The electromagnetic spectrum is a primary example of a new commons created from the capabilities of new technologies. It is also a part of the global commons and related to the knowledge commons. Along with many other scholars, Benkler (1998) urges the regulation of wireless transmissions as a public commons, as we today regulate our highway system and our computer networks. The choice we make among these alternatives will determine the path of development of our wireless communications infrastructure. Its social, political, and cultural implications are likely to be profound. A small sample of the spectrum and wireless communication commons literature includes Benkler (1998, 2002b); Benjamin (2002, 2003); Brennan (1998); Brito (2007); Buck (2002); Daniels (2007); Ikeda (2002); Rheingold (2002); Snider (2002); Soroos (1982); Sur (2003); Thompson (2006); and Wellenius and Neto (2007). Werbach (2004) writes about “supercommons”—collections of wireless devices can share spectrum effectively without exclusive rights.

Golich, writing in 1991, drew from Soroos (1982) in considering the domains of the communication commons to include satellite orbital slots and the electromagnetic spectrum. “They are unique,” she wrote, “because, unlike minerals and forests, they have no physical mass. It is impossible to deplete these resources permanently or to damage them and render them useless to future users. It is, however, possible to diminish the usefulness of these spaces through overcrowding or interference. . . .” Other works on telecommunications are Aufderheide (2002); and Thümmel and Thümmel (2005). Steemers (2004) writes about the “digital cultural commons” of the BBC and public broadcasting.

Little (2005) examines the issue of public services (telecommunications, electrical power systems, gas and oil, transportation, and water supply systems as an infrastructure commons with an eye toward sustainability in the context of classic commons dilemmas.

Several have written about transportation systems as commons. Oakerson did his seminal dissertation on Kentucky coal-haul roads and the commons problem in 1978. Van Wugt did his on social dilemmas and transportation systems. Gutscher et al. (2000), Rosin (1998), and Alatoree (2004) have delved into the issue of speed reduction and street congestion as commons problems.

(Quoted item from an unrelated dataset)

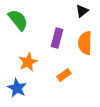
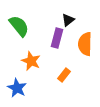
black triangle: moved 14 px left, 9 px down
green semicircle: moved 1 px right, 6 px down
orange semicircle: moved 1 px down
orange star: moved 3 px right, 1 px up; rotated 24 degrees counterclockwise
orange rectangle: rotated 16 degrees counterclockwise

Internet infrastructure as a commons has been a topic of considerable importance (Huberman and Lukose 1997; Bernbom 2000; Hess 1995; Benkler 2003). Cotter and Bauldocks (2000) overlaps with the knowledge commons sector but deserves to be mentioned here. They write: “A vast amount of biodiversity information exists, but no comprehensive infrastructure is in place to provide easy access and effective use of this information. The advent of modern information technologies provides a foundation for a remedy.” Their paper outlines some of the essential requirements and some challenges related to building this infrastructure.

Drawing from the traditional commons theory, Sened and Riker (1996) write about air slots as common property. Studying seaports as commons, Bowden and deJong (2006) investigate privatization of infrastructures; while Selsky and Memon (1997) study conflicts arising in urban seaport development.

Budgets can also be seen as falling under the infrastructure sector. Baden and Fort (1980) looked at the federal budget as a commons. Shepsle (1983) wrote about overspending a budget as a commons problem. Hurley and Card (1996) make a case for global physicians’ budgets as a commons. Brubaker (1997) applies the tragedy of the commons to budgets." (

Source: Hess, Charlotte, Mapping the New Commons (July 1, 2008). [1]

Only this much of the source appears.